2.8. Element Determination by ICP-MS
Triplicate samples of each fruit (0.5 g) were digested as described by Sdiri et al. [13]. Fruit mineral composition was carried out using an Agilent 7500cx (Agilent Technologies, Santa Clara, CA, USA) inductively coupled plasma mass spectrometer (ICP-MS). The instrument was also equipped with an autosampler, ASX520 (Cetac Technologies Inc., Omaha, NE, USA), and an integrated sample introduction system. The ICP-MS operating conditions were those described by Di Bella et al. [17] and Potortì et al. [4].
2.9. Statistical Analysis of Data
The Duncan test was used to evaluate the effects of wastewater irrigation on olive fruits pomological descriptors, phenolic compounds, and element contents following the application of different treatments (T1, T2, and CT), using the statistical program SPSS 23.0 for Windows (SPSS, Chicago, IL, USA).

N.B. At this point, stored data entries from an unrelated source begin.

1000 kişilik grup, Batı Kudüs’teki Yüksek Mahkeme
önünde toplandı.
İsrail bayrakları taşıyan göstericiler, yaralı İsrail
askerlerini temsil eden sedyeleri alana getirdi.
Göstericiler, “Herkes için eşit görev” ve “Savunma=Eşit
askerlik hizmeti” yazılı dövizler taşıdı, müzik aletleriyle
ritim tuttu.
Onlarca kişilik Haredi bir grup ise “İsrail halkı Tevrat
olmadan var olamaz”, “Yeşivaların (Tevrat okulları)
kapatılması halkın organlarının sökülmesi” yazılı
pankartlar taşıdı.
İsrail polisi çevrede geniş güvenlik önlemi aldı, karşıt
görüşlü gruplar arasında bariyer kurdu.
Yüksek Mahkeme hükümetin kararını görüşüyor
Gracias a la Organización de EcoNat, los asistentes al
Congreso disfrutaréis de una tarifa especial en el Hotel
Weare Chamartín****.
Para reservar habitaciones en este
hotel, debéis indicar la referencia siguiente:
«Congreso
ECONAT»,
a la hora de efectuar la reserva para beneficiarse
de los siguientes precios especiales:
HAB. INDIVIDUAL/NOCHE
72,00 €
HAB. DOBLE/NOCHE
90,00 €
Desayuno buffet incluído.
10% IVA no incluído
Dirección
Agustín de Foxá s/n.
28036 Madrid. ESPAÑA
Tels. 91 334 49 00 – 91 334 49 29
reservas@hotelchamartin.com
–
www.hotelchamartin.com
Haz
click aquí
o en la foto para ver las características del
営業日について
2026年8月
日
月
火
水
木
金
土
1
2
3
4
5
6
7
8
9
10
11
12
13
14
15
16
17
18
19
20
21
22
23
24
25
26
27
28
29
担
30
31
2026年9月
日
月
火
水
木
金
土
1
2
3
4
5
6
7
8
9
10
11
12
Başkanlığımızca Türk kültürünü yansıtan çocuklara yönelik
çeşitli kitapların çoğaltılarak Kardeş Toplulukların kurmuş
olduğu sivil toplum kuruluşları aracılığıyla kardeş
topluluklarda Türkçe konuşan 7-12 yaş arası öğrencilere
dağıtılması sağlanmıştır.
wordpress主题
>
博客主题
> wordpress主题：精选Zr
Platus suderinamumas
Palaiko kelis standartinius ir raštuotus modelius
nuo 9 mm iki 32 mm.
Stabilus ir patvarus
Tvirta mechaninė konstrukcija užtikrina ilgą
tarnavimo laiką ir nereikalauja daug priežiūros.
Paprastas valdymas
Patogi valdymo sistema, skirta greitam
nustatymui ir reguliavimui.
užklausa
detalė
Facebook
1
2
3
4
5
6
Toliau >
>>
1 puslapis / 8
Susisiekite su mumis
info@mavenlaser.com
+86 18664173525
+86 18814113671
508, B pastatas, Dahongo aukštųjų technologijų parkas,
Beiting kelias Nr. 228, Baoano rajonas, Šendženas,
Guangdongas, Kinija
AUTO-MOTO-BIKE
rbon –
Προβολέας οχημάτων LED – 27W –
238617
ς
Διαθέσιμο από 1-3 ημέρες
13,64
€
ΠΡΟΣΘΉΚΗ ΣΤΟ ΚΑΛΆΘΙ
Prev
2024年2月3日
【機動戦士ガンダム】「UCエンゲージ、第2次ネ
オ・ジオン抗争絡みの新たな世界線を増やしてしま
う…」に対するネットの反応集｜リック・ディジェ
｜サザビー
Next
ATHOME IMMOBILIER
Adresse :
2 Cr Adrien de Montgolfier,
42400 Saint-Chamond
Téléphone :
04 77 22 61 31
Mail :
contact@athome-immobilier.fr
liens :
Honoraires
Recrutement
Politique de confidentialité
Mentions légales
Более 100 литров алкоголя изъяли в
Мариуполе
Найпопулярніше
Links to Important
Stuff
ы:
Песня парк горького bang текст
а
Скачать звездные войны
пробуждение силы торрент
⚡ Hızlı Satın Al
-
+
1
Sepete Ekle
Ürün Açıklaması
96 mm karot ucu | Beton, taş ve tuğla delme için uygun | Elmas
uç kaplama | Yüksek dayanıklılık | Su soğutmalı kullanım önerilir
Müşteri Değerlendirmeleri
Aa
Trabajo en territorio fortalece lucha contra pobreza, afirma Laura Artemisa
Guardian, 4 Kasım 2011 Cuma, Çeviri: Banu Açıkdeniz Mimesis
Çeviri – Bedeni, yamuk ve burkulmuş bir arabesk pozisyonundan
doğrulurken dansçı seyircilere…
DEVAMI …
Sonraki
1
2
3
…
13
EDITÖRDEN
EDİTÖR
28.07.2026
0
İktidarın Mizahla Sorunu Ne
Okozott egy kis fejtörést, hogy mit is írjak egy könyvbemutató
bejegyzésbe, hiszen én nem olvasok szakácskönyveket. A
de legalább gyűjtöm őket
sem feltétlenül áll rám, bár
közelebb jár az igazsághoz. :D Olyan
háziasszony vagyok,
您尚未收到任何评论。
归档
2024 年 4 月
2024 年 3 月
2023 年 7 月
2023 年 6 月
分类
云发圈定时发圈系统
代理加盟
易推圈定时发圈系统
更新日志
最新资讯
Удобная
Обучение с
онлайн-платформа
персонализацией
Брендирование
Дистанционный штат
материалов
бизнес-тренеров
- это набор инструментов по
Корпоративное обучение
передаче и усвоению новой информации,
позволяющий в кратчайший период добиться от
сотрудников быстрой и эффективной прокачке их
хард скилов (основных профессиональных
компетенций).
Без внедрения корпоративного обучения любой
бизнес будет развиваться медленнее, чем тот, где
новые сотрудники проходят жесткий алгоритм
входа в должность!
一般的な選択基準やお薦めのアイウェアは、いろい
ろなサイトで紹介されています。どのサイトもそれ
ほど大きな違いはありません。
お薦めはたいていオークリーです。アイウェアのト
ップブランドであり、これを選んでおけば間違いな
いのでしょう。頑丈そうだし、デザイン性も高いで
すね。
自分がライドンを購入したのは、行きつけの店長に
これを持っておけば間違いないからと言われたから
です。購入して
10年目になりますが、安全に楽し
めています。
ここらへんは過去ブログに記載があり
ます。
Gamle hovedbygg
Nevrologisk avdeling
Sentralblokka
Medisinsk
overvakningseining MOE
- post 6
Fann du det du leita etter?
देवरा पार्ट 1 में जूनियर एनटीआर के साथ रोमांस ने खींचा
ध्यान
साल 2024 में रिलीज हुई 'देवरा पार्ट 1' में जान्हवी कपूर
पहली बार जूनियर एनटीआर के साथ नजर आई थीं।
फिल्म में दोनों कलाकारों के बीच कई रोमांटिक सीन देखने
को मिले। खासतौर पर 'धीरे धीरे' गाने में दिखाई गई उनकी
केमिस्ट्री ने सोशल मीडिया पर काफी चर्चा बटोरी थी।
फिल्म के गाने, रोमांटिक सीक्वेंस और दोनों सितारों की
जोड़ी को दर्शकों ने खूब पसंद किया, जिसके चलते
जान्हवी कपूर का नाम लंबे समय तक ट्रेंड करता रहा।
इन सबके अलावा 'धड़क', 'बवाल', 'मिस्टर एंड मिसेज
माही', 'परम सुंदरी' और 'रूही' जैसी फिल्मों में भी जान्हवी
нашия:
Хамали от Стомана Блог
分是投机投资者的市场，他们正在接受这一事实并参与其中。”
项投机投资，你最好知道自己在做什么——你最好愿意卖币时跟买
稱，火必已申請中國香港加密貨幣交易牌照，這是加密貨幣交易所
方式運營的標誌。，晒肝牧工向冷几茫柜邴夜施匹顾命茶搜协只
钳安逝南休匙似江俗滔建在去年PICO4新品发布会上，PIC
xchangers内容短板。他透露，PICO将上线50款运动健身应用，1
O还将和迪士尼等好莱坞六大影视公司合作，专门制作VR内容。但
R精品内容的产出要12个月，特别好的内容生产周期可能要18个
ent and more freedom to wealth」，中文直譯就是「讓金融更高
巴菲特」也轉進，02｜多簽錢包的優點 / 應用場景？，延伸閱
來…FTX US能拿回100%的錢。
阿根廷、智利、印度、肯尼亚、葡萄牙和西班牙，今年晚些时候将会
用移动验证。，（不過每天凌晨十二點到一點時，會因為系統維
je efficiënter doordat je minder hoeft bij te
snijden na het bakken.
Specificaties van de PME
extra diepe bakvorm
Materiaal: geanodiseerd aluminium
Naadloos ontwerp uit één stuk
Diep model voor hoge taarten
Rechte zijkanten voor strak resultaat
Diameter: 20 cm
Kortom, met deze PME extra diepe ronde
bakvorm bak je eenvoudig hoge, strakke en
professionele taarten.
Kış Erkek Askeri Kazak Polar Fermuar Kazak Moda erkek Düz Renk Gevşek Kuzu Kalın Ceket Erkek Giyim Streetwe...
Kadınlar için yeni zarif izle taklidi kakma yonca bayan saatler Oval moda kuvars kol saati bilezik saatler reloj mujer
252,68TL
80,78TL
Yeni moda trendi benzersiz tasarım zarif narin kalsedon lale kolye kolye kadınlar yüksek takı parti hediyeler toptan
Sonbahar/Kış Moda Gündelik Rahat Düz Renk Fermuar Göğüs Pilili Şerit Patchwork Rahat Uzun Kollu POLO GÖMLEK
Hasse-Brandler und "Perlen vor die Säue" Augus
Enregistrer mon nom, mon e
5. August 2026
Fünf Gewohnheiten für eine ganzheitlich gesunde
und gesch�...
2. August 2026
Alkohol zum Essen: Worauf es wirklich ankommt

All analyzed parameters were carried out in triplicate and the statistical significance level was fixed at p < 0.05.
3. Results
3.1. Changes in the Pomological Characteristics and in the Phenolic Composition of ‘Chemlali’ Olive Fruits Following TWW Irrigation
It can be seen in Table 1 that irrigated trees registered the highest mean value of fruit fresh weight and water content compared with the non-irrigated control. Moreover, no significant differences were observed between the two TWW levels. Table 1 also shows that TWW irrigation of both levels maintained very similar average fruit fresh stone weights, pulp percentages, and fruit dry pulp weights. Our results revealed that total phenol content in fruit coming from trees receiving 40% ETc (16,761.90 mg kg−1) did not vary significantly compared to controls. On the other hand, changes to the amount of phenolic compounds gave different profiles according to the applied treatment (Table 2). The verbascoside content (the most abundant phenol) was not affected by TWW irrigation. In contrast, oleuropein and tyrosol amounts increased with TWW irrigation but behaved differently depending on the level. In fact, tyrosol concentration increased when the TWW level increased to T2, reaching a value of 539.90 mg kg−1, whereas oleuropein concentration increased similarly following T1 and T2 application. With respect to CT, TWW application increases pinoresinol content by 428.40% and 590.36% following T1 and T2 exposure, respectively. Meanwhile, catechin-hydrate, 4HO-Benz, and luteolin-7-rutinoside amounts remained unaffected by TWW irrigation.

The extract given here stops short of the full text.